TASK GOAL: In the listing below, please print the line that contains "системы ГИС ЖКХ - размещение сообщений о" and every line that follows it, exactly.

EXERCISE MATERIALS:
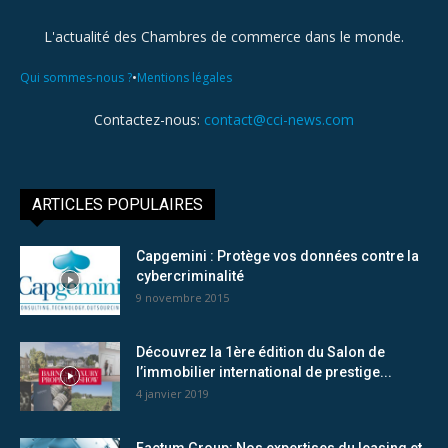
L'actualité des Chambres de commerce dans le monde.
•
Qui sommes-nous ?
Mentions légales
Contactez-nous:
contact@cci-news.com
ARTICLES POPULAIRES
Capgemini : Protège vos données contre la
cybercriminalité
9 novembre 2015
Découvrez la 1ère édition du Salon de
l’immobilier international de prestige...
4 janvier 2019
Factum Group: Nos expertises du leasing et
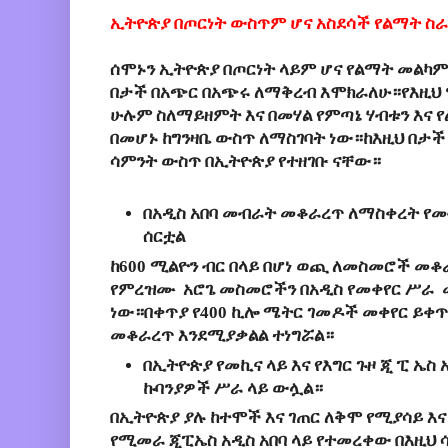
ኢትዮጵያ በጦርነት ውስጥም ሆና አስደሳች የልማት ስ
ሰሞኑን ኢትዮጵያ በጦርነት ላይም ሆና የልማት መልካ
በታች በአጭር በአጭሩ ለማቅረብ እሞክራለሁ።የእዚህ 
ሁሉም ስለማይዘምት እና በመሃል የምጣኔ ሃብቱን እና 
በመሆኑ ከግንዛቤ ውስጥ ለማስገባት ነው።ከእዚህ በታች
ሳምንት ውስጥ በኢትዮጵያ የተዘገቡ ናቸው።
በአዲስ አበባ መብራት መቆራረጥ ለማስቀረት የ
ሰርቷል
ከ600 ሚልዮን ብር በላይ በሆነ ወጪ ለመስመሮች መቆ
የምረዝሙ አሮጌ መስመሮችን በአዲስ የመቀየር ሥራ መ
ነው።በቀጥያ የ400 ኪሎ ሜትር ገመዶች መቀየር ይቀ
መቆራረጥ እንደሚያቃልል ተነግሯል።
በኢትዮጵያ የመኪና ላይ እና የእግር ጉዞ ጂ ፒ ኤ
ኩባንያዎች ሥራ ላይ ውሏል።
በኢትዮጵያ ያሉ ከተሞች እና ገጠር ለቅሞ የሚያሳይ እና
የሚመራ ጂፒኤስ አዲስ አበባ ላይ የተመረቀው በእዚህ 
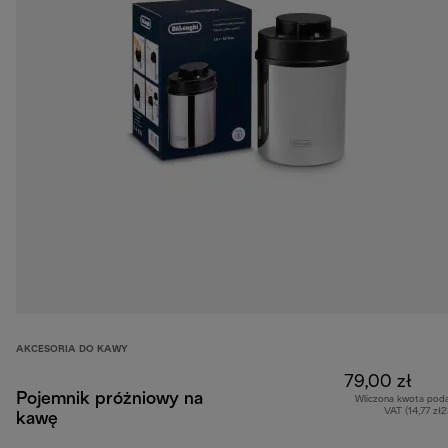
AKCESORIA DO KAWY
79,00 zł
Pojemnik próżniowy na
Wliczona kwota pod
VAT (14,77 zł
kawę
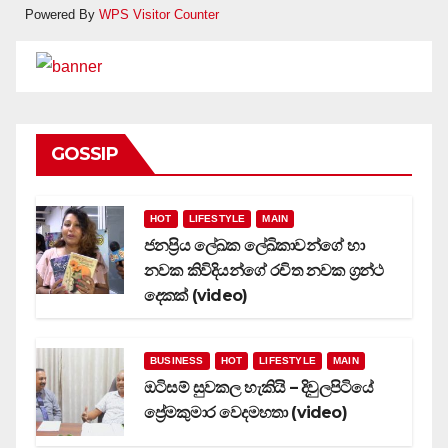
Powered By
WPS Visitor Counter
GOSSIP
HOT
LIFESTYLE
MAIN
ජනප්‍රිය ලේඛක ලේඛිකාවන්ගේ හා
නවක කිවිදියන්ගේ රචිත නවක ග්‍රන්ථ
දෙකක් (video)
BUSINESS
HOT
LIFESTYLE
MAIN
ඔටිසම් සුවකල හැකියි – දිවුලපිටියේ
ප්‍රේමකුමාර වෙදමහතා (video)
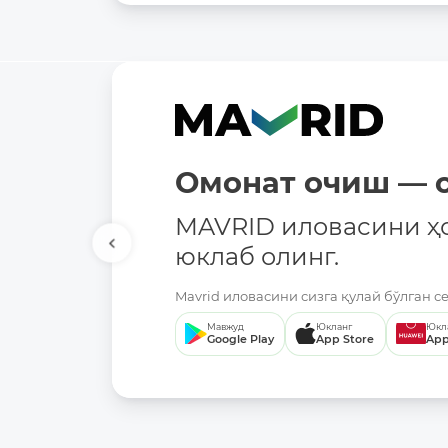
Омонат очиш — о
MAVRID иловасини ҳ
юклаб олинг.
Mavrid иловасини сизга қулай бўлган с
Мавжуд
Юкланг
Юкл
Google Play
App Store
App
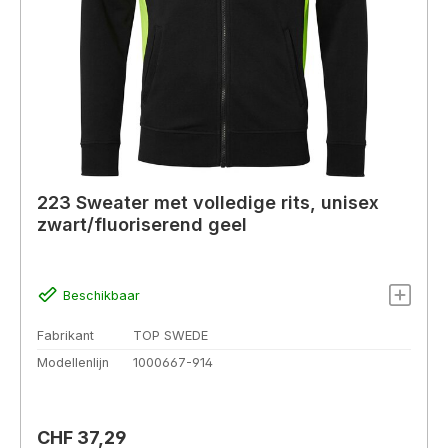
223 Sweater met volledige rits, unisex
zwart/fluoriserend geel
Beschikbaar
Fabrikant
TOP SWEDE
Modellenlijn
1000667-914
Normale prijs:
CHF 37,29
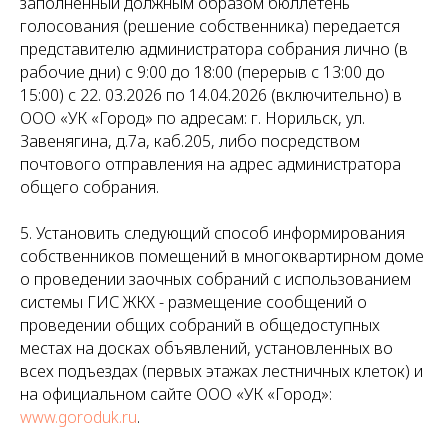
заполненный должным образом бюллетень
голосования (решение собственника) передается
представителю администратора собрания лично (в
рабочие дни) с 9:00 до 18:00 (перерыв с 13:00 до
15:00) с 22. 03.2026 по 14.04.2026 (включительно) в
ООО «УК «Город» по адресам: г. Норильск, ул.
Завенягина, д.7а, каб.205, либо посредством
почтового отправления на адрес администратора
общего собрания.
5. Установить следующий способ информирования
собственников помещений в многоквартирном доме
о проведении заочных собраний с использованием
системы ГИС ЖКХ - размещение сообщений о
проведении общих собраний в общедоступных
местах на досках объявлений, установленных во
всех подъездах (первых этажах лестничных клеток) и
на официальном сайте ООО «УК «Город»:
www.goroduk.ru
.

TASK RESULT:
системы ГИС ЖКХ - размещение сообщений о
проведении общих собраний в общедоступных
местах на досках объявлений, установленных во
всех подъездах (первых этажах лестничных клеток) и
на официальном сайте ООО «УК «Город»:
www.goroduk.ru
.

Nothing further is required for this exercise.